A feature idea for discussion -- fields that can only be explicitly retrieved

2017-01-13 Thread Shawn Heisey
I've got an idea for a feature that I think could be very useful.  I'd
like to get some community feedback about it, see whether it's worth
opening an issue for discussion.

First, some background info:

As I understand it, the fact that stored fields are compressed means
that even if a particular stored field is not requested in the fl
parameter, the data on disk for that field must still be read, in order
to decompress the data and find the fields that ARE desired.  If one of
the stored fields that's NOT requested is really large, that would
pollute the OS disk cache with useless data.
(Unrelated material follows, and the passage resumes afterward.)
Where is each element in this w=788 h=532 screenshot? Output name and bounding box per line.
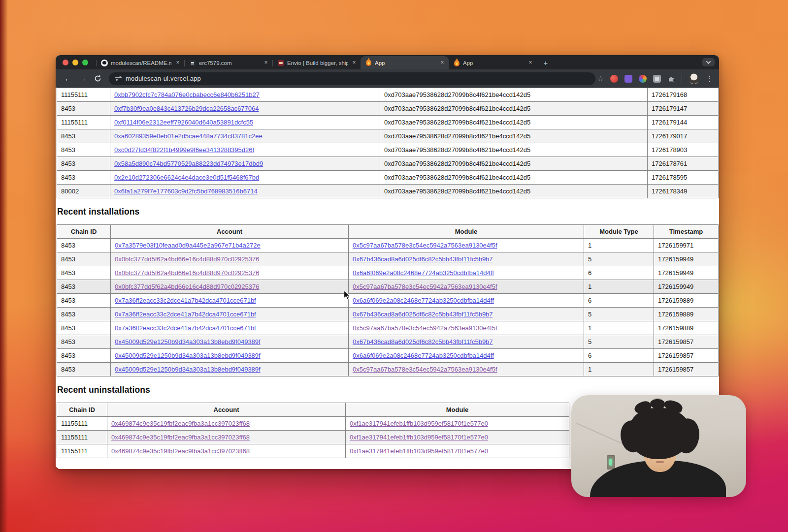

If the data for a field in the results comes from docValues instead of
stored fields, I don't think it is compressed, which hopefully means
that if a field is NOT requested, the corresponding docValues data is
never read.

And now for the idea:

What if there were a schema option that would skip docValue retrieval
for a field unless the fl parameter were to *explicitly* ask for that
field?  With a typical wildcard value in fl, fields with this option
enabled would not be retrieved.  If the field is not stored, not
indexed, but has docValues, I *think* its presence on the disk would not
affect performance (OS disk cache efficiency) unless its data is
returned in results.

One practical application, should my theory about docValues prove to be
accurate:  Implementing a field that contains all the data sent for
indexing, which could then be used for completely internal reindexing. 
A field like this would probably be detrimental to performance unless it
could be automatically excluded without the client asking for the exclusion.

SOLR-3191 is a sort-of related issue.  This links to SOLR-9467, which
made me think of another potential use -- making it so certain fields
are semi-secure because they aren't returned unless they are explicitly
requested.  It wouldn't be TRULY secure, of course.

Thanks,
Shawn